● WHAT IS EXPECTED
In the entries below, begin at the line with "[Facebook] (937, 704)" and stop after the line with "Teeth Cleaning & Exam (341, 808)"; output those lines exactly and omit the pictures.

● DATA SHOWN
____________________

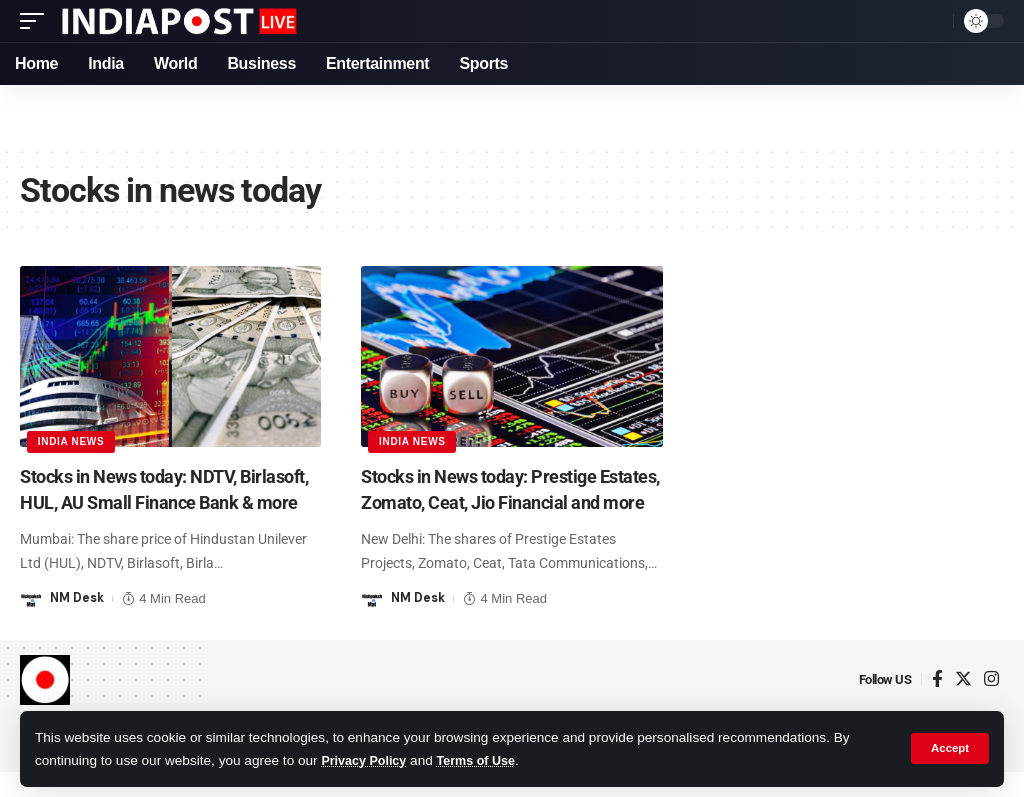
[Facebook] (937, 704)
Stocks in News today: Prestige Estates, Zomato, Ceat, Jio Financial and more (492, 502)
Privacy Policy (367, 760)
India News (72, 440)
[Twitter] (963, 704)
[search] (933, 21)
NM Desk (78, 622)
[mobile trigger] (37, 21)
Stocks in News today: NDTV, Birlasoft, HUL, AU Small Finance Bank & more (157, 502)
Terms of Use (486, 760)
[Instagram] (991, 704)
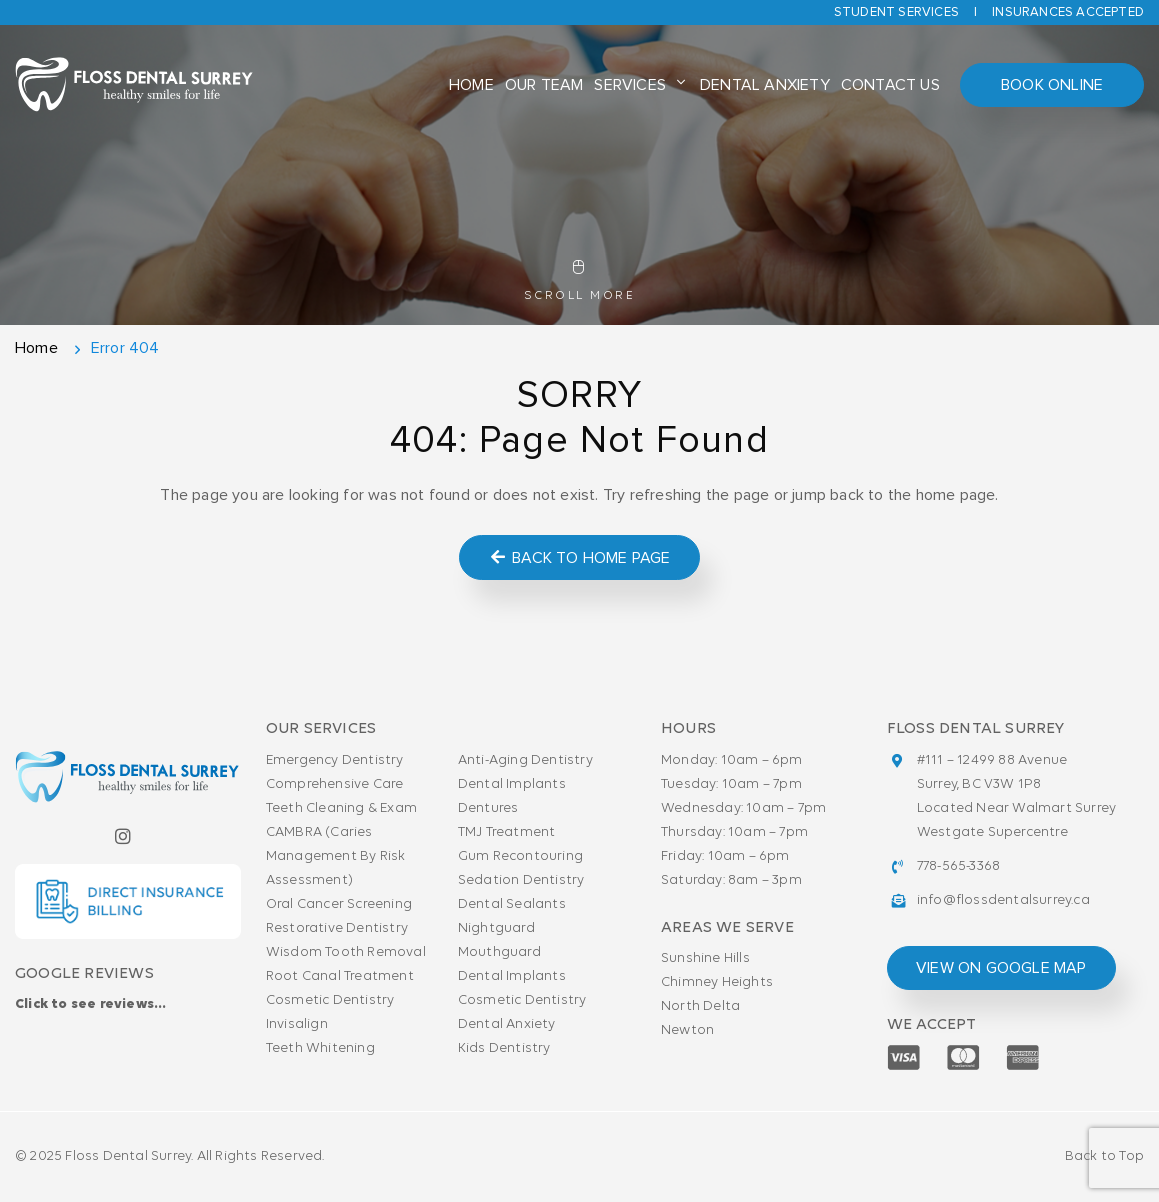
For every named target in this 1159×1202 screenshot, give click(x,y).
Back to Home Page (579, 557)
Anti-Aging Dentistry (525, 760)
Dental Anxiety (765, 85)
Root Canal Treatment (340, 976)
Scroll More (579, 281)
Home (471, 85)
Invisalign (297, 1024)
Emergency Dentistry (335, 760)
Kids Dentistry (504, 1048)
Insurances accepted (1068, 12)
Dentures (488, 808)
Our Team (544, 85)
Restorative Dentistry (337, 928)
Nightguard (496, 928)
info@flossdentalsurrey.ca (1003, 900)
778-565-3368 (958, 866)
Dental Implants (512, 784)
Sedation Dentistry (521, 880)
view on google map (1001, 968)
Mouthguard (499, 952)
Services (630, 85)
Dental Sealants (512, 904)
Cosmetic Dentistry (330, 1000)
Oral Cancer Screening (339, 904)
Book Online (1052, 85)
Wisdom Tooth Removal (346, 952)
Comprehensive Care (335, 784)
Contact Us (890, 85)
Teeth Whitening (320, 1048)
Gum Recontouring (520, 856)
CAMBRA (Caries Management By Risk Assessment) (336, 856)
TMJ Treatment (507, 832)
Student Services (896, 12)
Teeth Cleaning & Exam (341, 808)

____________________

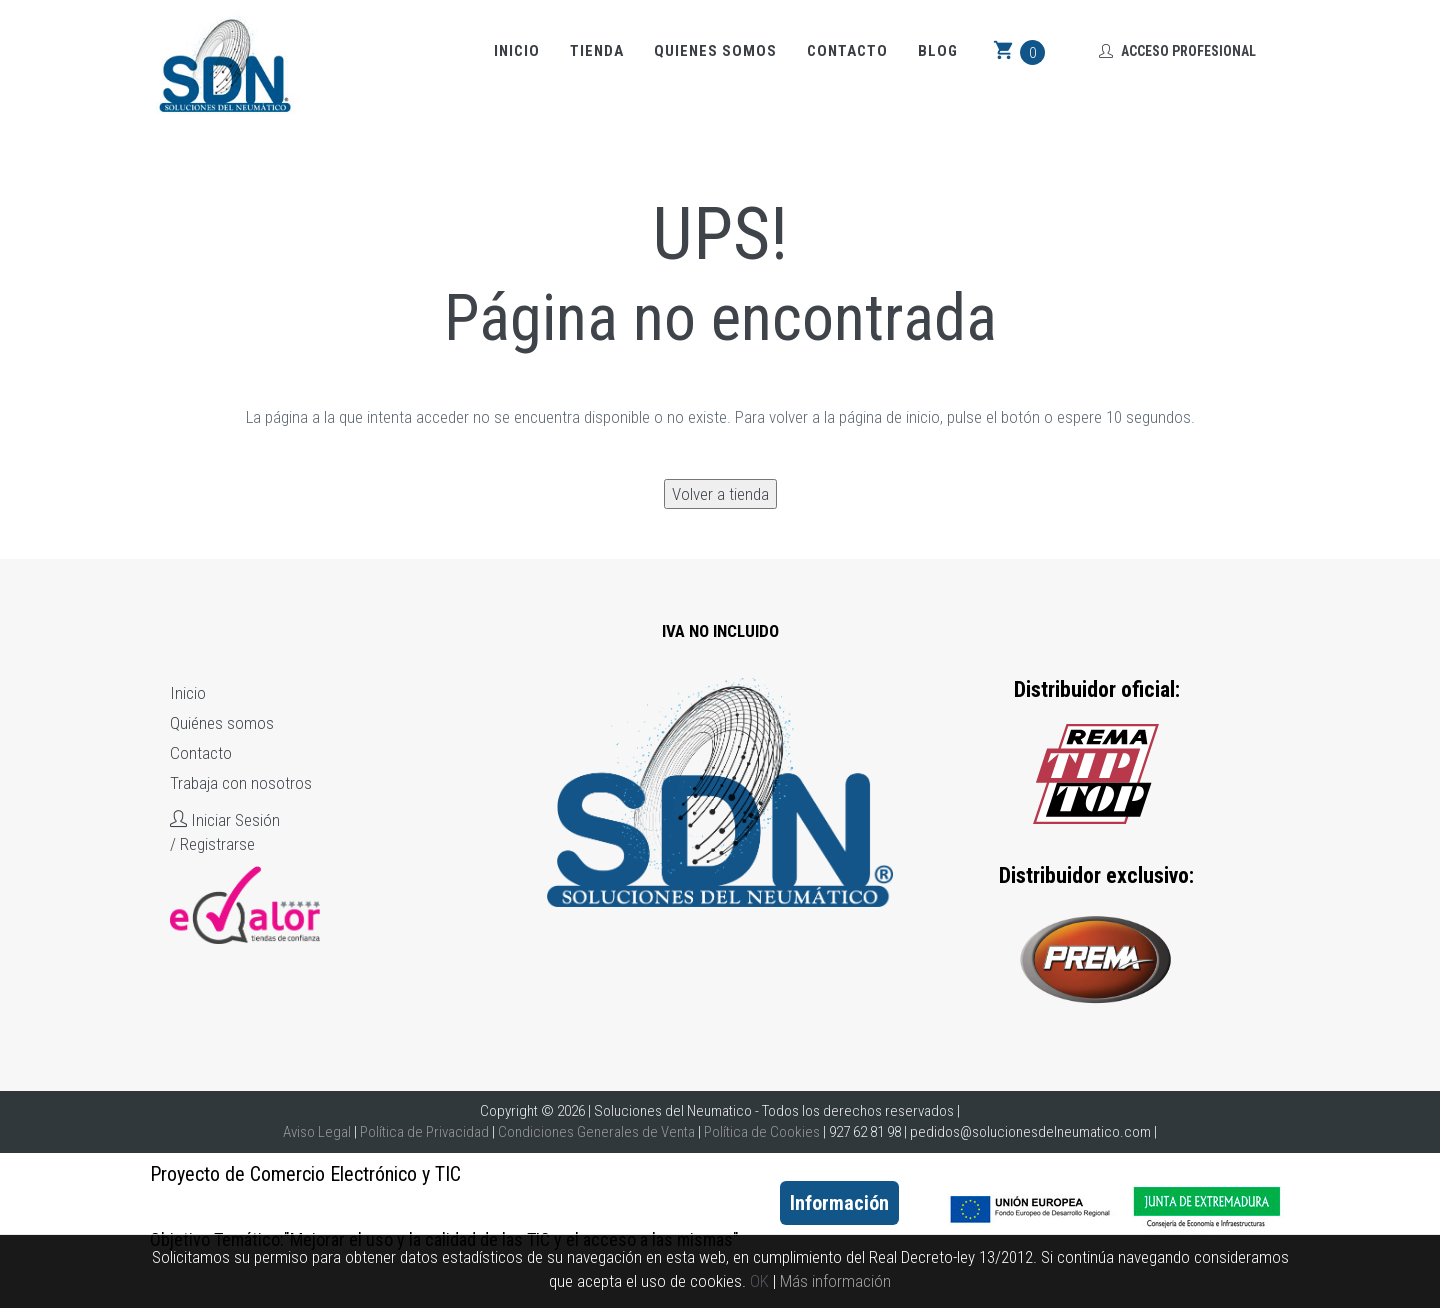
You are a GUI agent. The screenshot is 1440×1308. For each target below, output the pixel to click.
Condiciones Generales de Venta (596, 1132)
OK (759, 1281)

____________________

● WRITTEN RESPONSE
[Facebook] (937, 704)
Stocks in News today: Prestige Estates, Zomato, Ceat, Jio Financial and more (492, 502)
Privacy Policy (367, 760)
India News (72, 440)
[Twitter] (963, 704)
[search] (933, 21)
NM Desk (78, 622)
[mobile trigger] (37, 21)
Stocks in News today: NDTV, Birlasoft, HUL, AU Small Finance Bank & more (157, 502)
Terms of Use (486, 760)
[Instagram] (991, 704)
For every named target in this 1159×1202 screenshot, give click(x,y).
Back to Home Page (579, 557)
Anti-Aging Dentistry (525, 760)
Dental Anxiety (765, 85)
Root Canal Treatment (340, 976)
Scroll More (579, 281)
Home (471, 85)
Invisalign (297, 1024)
Emergency Dentistry (335, 760)
Kids Dentistry (504, 1048)
Insurances accepted (1068, 12)
Dentures (488, 808)
Our Team (544, 85)
Restorative Dentistry (337, 928)
Nightguard (496, 928)
info@flossdentalsurrey.ca (1003, 900)
778-565-3368 (958, 866)
Dental Implants (512, 784)
Sedation Dentistry (521, 880)
view on google map (1001, 968)
Mouthguard (499, 952)
Services (630, 85)
Dental Sealants (512, 904)
Cosmetic Dentistry (330, 1000)
Oral Cancer Screening (339, 904)
Book Online (1052, 85)
Wisdom Tooth Removal (346, 952)
Comprehensive Care (335, 784)
Contact Us (890, 85)
Teeth Whitening (320, 1048)
Gum Recontouring (520, 856)
CAMBRA (Caries Management By Risk Assessment) (336, 856)
TMJ Treatment (507, 832)
Student Services (896, 12)
Teeth Cleaning & Exam (341, 808)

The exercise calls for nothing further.